▽
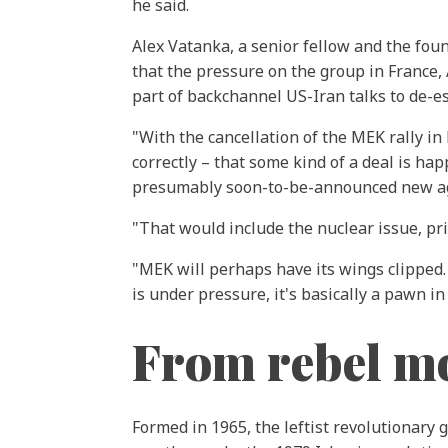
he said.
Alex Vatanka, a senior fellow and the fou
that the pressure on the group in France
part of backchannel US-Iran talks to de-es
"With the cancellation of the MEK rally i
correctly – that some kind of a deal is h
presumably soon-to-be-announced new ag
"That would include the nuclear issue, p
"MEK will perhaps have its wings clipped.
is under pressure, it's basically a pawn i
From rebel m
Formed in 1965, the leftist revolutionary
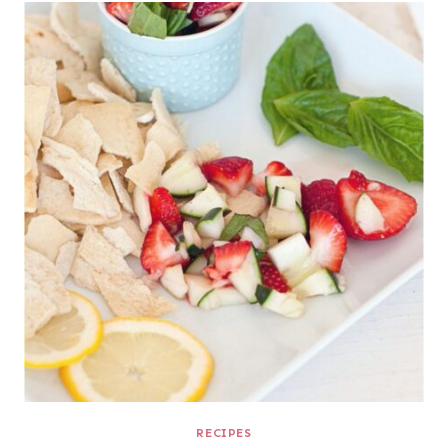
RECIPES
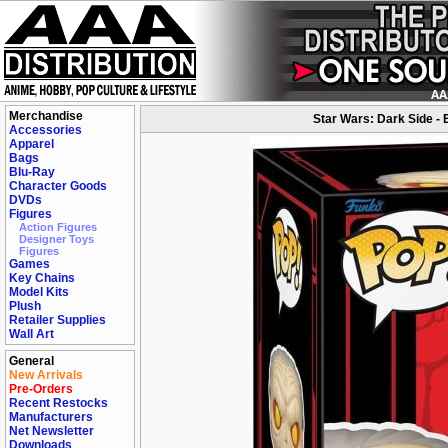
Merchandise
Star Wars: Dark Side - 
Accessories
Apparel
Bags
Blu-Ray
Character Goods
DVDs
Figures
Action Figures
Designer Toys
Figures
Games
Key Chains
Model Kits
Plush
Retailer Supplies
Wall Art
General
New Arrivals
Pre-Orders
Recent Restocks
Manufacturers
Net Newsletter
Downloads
△
_YOUR GOAL:_ Tally up how many lines in the records contain the string "pressure". Answer with that figure only.

_RESPONSE FOR THIS EXERCISE:_ 2